You can’t get away with anything in this town, try as you might, and I am no exception. I guess the best I can hope for is to keep my shit together and deflect any attempts at questions that are thrown in my direction. People can think whatever they want, and I don’t have to give them answers, or anything close to it, actually. I just need to take this test, figure out one way or another what’s going on…
And pray that I can handle whatever result I end up with at the end of the day.
It could just be the stress, I reason with myself, as I turn to grab the pharmacy bag and head to the bathroom. The quads are asleep right now, all curled up together having a nap, which gives me at least ten minutes before one of them springs to life and demands my attention for one thing or another.
The bag rustles in my hand as I reach the door, and I pause, holding my breath to see if any of the kids will notice. Maybe I’m almost hoping that they’re going to come busting out of the bedroom and get in my way, so I don’t have to go through with this. But silence settles over the house and I know I don’t have any choice.
Three weeks. That’s how late my period is, three weeks—and I usually go like clockwork, so it doesn’t exactly have me feeling confident. Especially since it’s now been almost two months since these men have returned to my life. They came, of course, with a fire that drove me out of my home, an inferno that burned down my place of work, so it’s not as though there hasn’t been ample reason for me to stress myself into missing a period or two.
And yet, something at the back of my mind will not let go of the possibility that it’s something far, far bigger than that.
I unwrap the test and do my best to ignore the way my hands are shaking. What did Dylan say about that house they’re building for me, that it’s going to have five bedrooms? Well, we might need to add one more, if it turns out I’m carrying another child…

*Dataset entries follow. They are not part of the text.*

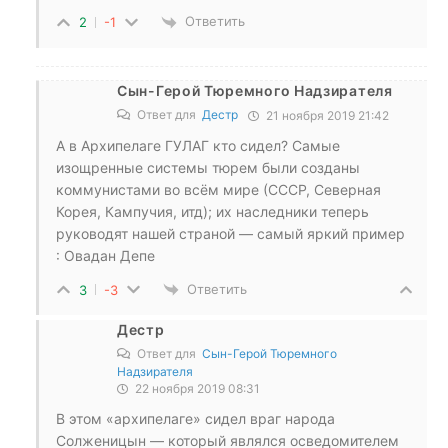
Ответить
2
-1
Сын-Герой Тюремного Надзирателя
Ответ для
Дестр
21 ноября 2019 21:42
А в Архипелаге ГУЛАГ кто сидел? Самые
изощренные системы тюрем были созданы
коммунистами во всём мире (СССР, Северная
Корея, Кампучия, итд); их наследники теперь
руководят нашей страной — самый яркий пример
: Овадан Депе
Ответить
3
-3
Дестр
Ответ для
Сын-Герой Тюремного
Надзирателя
22 ноября 2019 08:31
В этом «архипелаге» сидел враг народа
Солженицын — который являлся осведомителем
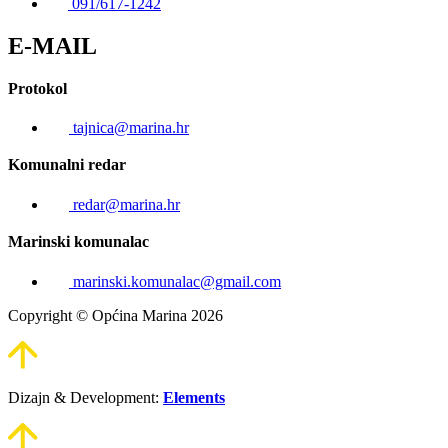
091/617-1242
E-MAIL
Protokol
tajnica@marina.hr
Komunalni redar
redar@marina.hr
Marinski komunalac
marinski.komunalac@gmail.com
Copyright © Općina Marina 2026
Dizajn & Development:
Elements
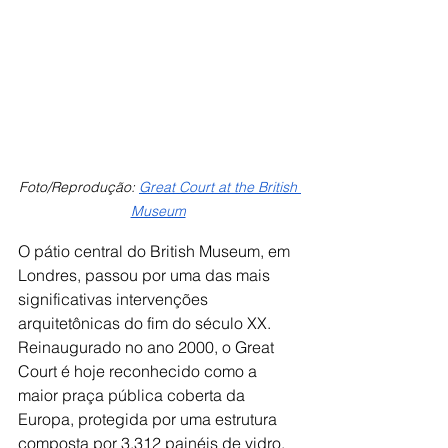
Foto/Reprodução: 
Great Court at the British 
Museum
O pátio central do British Museum, em 
Londres, passou por uma das mais 
significativas intervenções 
arquitetônicas do fim do século XX. 
Reinaugurado no ano 2000, o Great 
Court é hoje reconhecido como a 
maior praça pública coberta da 
Europa, protegida por uma estrutura 
composta por 3.312 painéis de vidro. 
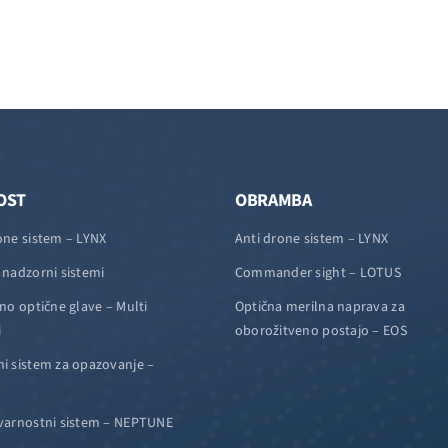
OST
OBRAMBA
one sistem – LYNX
Anti drone sistem – LYNX
 nadzorni sistemi
Commander sight – LOTUS
čno optične glave – Multi
Optična merilna naprava za
i
oborožitveno postajo – EOS
i sistem za opazovanje –
varnostni sistem – NEPTUNE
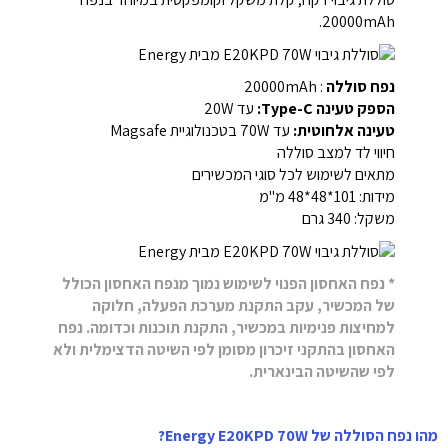
20000mAh.
נפח סוללה
: 20000mAh
הספק טעינה Type-C:
עד 20W
טעינה אלחוטית:
עד 70W בטכנולוגיית Magsafe
חיווי לד למצב סוללה
מתאים לשימוש לכל סוגי המכשירים
מידות: 101*48*48 מ"מ
משקל: 340 גרם
* נפח האחסון הפנוי לשימוש נמוך מנפח האחסון הכולל
של המכשיר, עקב התקנת מערכת הפעלה, חלוקה
למחיצות פנימיות במכשיר, התקנת תוכנות וכדומה. נפח
האחסון בהתקני זיכרון מסומן לפי השיטה הדצימלית ולא
לפי שהשיטה הבינארית.
מהו נפח הסוללה של Energy E20KPD 70W?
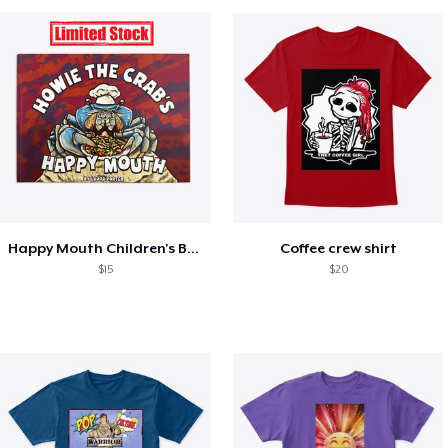
Happy Mouth Children's Book
Coffee crew shirt
$15
$20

I rush through taking the test before I can spook myself out of it, trying not to think back on the one I took in my dorm room four years ago, the shock of seeing it come up positive with those two pink lines laying out the rest of my life in an instant. Drumming my fingers on the side of the sink, I squeeze my eyes shut and try to focus on something, anything other than what’s going through my head right now. I find my mind drifting to the guys, just as it seems to do all the time these days.
All four of them. I can’t believe I’ve been with all four of them again, let alone all together like I was that first night. Even now, thinking about it brings a thrill to my body that seems to overwhelm everything else—their touch all over me, the feeling of them moving inside of me, their bodies claiming me over and over again. The taste of them, the sounds of them, the feel of them, the smell of them. It should be overwhelming, really, but instead, it always leaves me craving even more.

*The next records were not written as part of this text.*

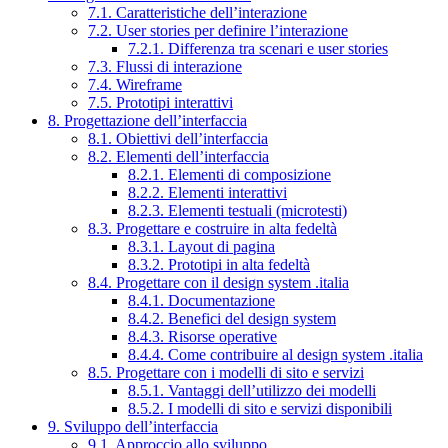
7.1. Caratteristiche dell’interazione
7.2. User stories per definire l’interazione
7.2.1. Differenza tra scenari e user stories
7.3. Flussi di interazione
7.4. Wireframe
7.5. Prototipi interattivi
8. Progettazione dell’interfaccia
8.1. Obiettivi dell’interfaccia
8.2. Elementi dell’interfaccia
8.2.1. Elementi di composizione
8.2.2. Elementi interattivi
8.2.3. Elementi testuali (microtesti)
8.3. Progettare e costruire in alta fedeltà
8.3.1. Layout di pagina
8.3.2. Prototipi in alta fedeltà
8.4. Progettare con il design system .italia
8.4.1. Documentazione
8.4.2. Benefici del design system
8.4.3. Risorse operative
8.4.4. Come contribuire al design system .italia
8.5. Progettare con i modelli di sito e servizi
8.5.1. Vantaggi dell’utilizzo dei modelli
8.5.2. I modelli di sito e servizi disponibili
9. Sviluppo dell’interfaccia
9.1. Approccio allo sviluppo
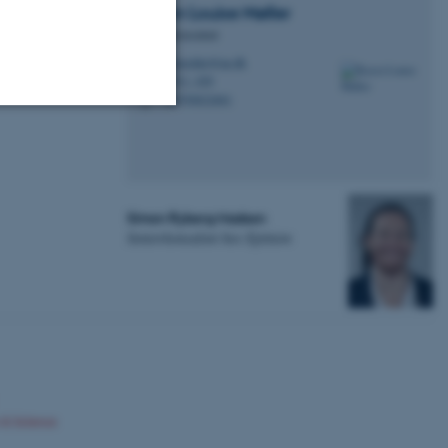
Karen Louise
Møller
Specialkonsulent
klmoeller@au.dk
M
1911, 420
H
+4550822681
P
Uklassificerede
Simon Ryberg Madsen
ere nogle
Seniorkonsulent hos Epinion
rer uden disse
 vores CMS-udbyder,
identificere en backend-
bruger er logget ind i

We’ve only hooked up a few times since that night—doesn’t feel like I have much business distracting them from the work that needs to be done at the school and in my new home, no matter how tempting it might be. And while I have come down a few times to cast my eye over the work that’s being done, I haven’t dared to broach the subject of what comes next with them.
Hell, I don’t know if I’m ready to hear the answer, whatever it might be. If they want to stay, then I guess we can figure out what our relationship looks like between us, and if they want to go…

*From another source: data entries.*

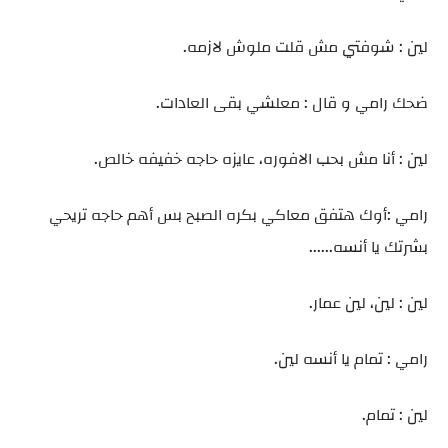
لين : شوفتي مش قلت ملوش لازمه.
ضحك رامي و قال : معلشي بقى العادات.
لين : أنا مش بحب الافوره، عايزه حاجه خفيفه خالص.
رامي :أوك هتفق معاكي بكره الصبح بس أهم حاجه تريحي
بشرتك يا أنسه......
لين : لين، لين عمار.
رامي : تمام يا أنسه لين.
لين : تمام.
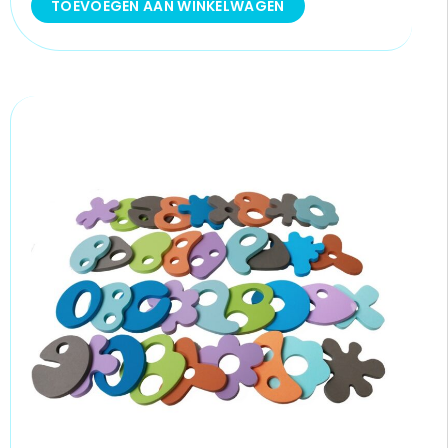
TOEVOEGEN AAN WINKELWAGEN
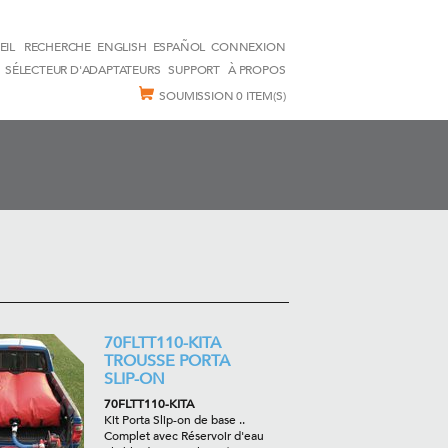
EIL
RECHERCHE
ENGLISH
ESPAÑOL
CONNEXION
SÉLECTEUR D'ADAPTATEURS
SUPPORT
À PROPOS
SOUMISSION
0 ITEM(S)
70FLTT110-KITA
TROUSSE PORTA
SLIP-ON
70FLTT110-KITA
Kit Porta Slip-on de base ..
Complet avec Réservoir d'eau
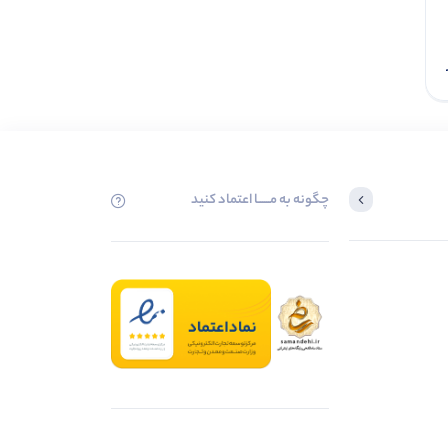
افزودن به سبد
چگونه به مــــــا اعتماد کنید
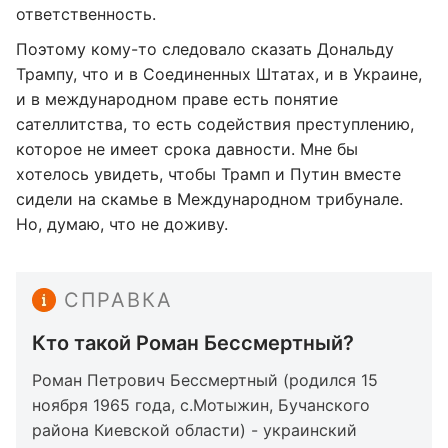
ответственность.
Поэтому кому-то следовало сказать Дональду
Трампу, что и в Соединенных Штатах, и в Украине,
и в международном праве есть понятие
сателлитства, то есть содействия преступлению,
которое не имеет срока давности. Мне бы
хотелось увидеть, чтобы Трамп и Путин вместе
сидели на скамье в Международном трибунале.
Но, думаю, что не доживу.
СПРАВКА
Кто такой Роман Бессмертный?
Роман Петрович Бессмертный (родился 15
ноября 1965 года, с.Мотыжин, Бучанского
района Киевской области) - украинский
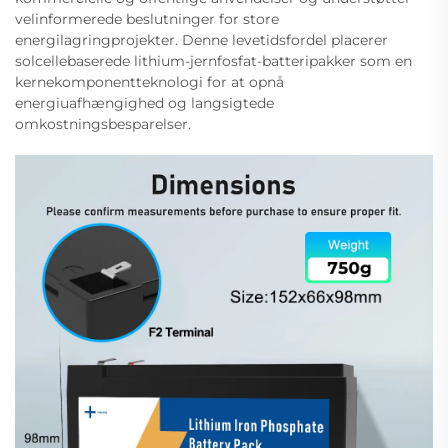
velinformerede beslutninger for store
energilagringprojekter. Denne levetidsfordel placerer
solcellebaserede lithium-jernfosfat-batteripakker som en
kernekomponentteknologi for at opnå
energiuafhængighed og langsigtede
omkostningsbesparelser.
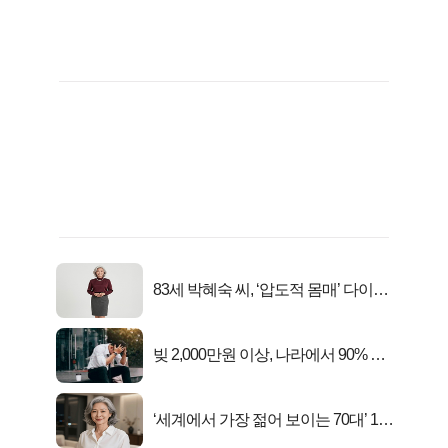
83세 박혜숙 씨, ‘압도적 몸매’ 다이어
트 신 등극
빚 2,000만원 이상, 나라에서 90% 갚
아준다!
‘세계에서 가장 젊어 보이는 70대’ 1위
선정…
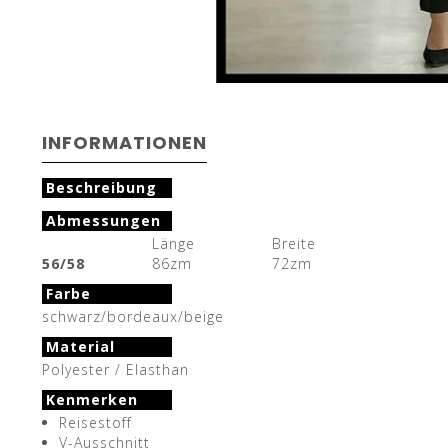
INFORMATIONEN
Beschreibung
Abmessungen
Länge
Breite
56/58
86zm
72zm
Farbe
schwarz/bordeaux/beige
Material
Polyester / Elasthan
Kenmerken
Reisestoff
V-Ausschnitt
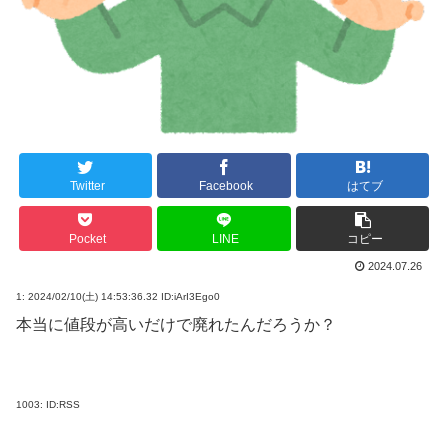
Twitter
Facebook
はてブ
Pocket
LINE
コピー
2024.07.26
1:
2024/02/10(土) 14:53:36.32 ID:iArI3Ego0
本当に値段が高いだけで廃れたんだろうか？
1003:
ID:RSS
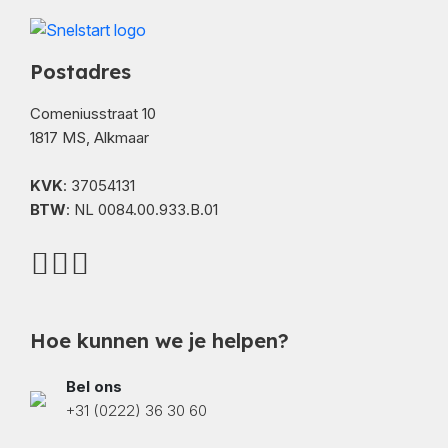
Postadres
Comeniusstraat 10
1817 MS, Alkmaar
KVK
: 37054131
BTW
: NL 0084.00.933.B.01
Hoe kunnen we je helpen?
Bel ons
+31 (0222) 36 30 60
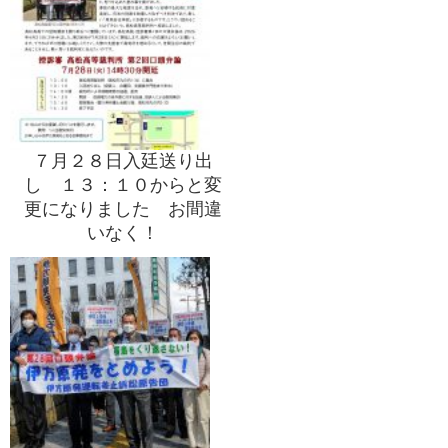
７月２８日入廷送り出
し １３：１０からと変
更になりました お間違
いなく！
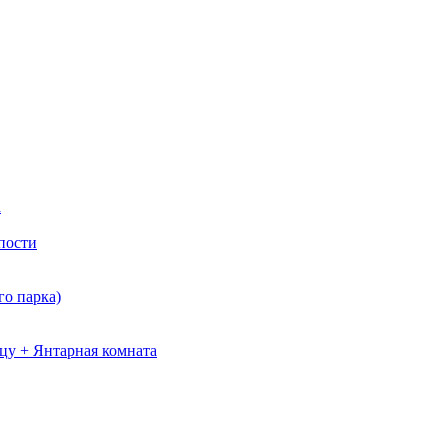
а
пости
о парка)
цу + Янтарная комната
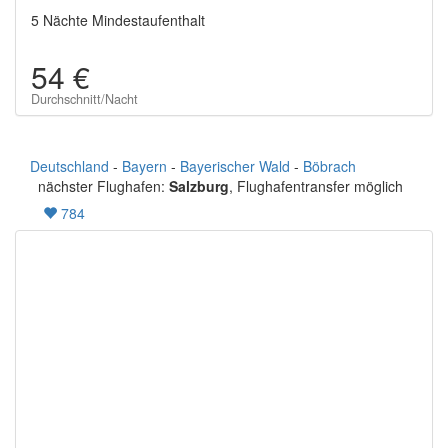
5 Nächte Mindestaufenthalt
54 €
Durchschnitt/Nacht
Deutschland
-
Bayern
-
Bayerischer Wald
-
Böbrach
nächster Flughafen:
Salzburg
, Flughafentransfer möglich
784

They’ve spent so much time establishing themselves, working hard to ensure that they’ve earned their stripes as firefighters across the county. I’ve done a little digging online since life has gotten back to normal, to find that they have a few dozen heroic news stories to their name, though none of them have brought it up to me once.
I can’t imagine that they’ll be so keen to give that up, if they have a choice in the matter, and I don’t want to be the one to keep them pinned here against their will if I can help it. I don’t want to be the one they have to leave it all behind for, when I’m certain that they’re far from ready.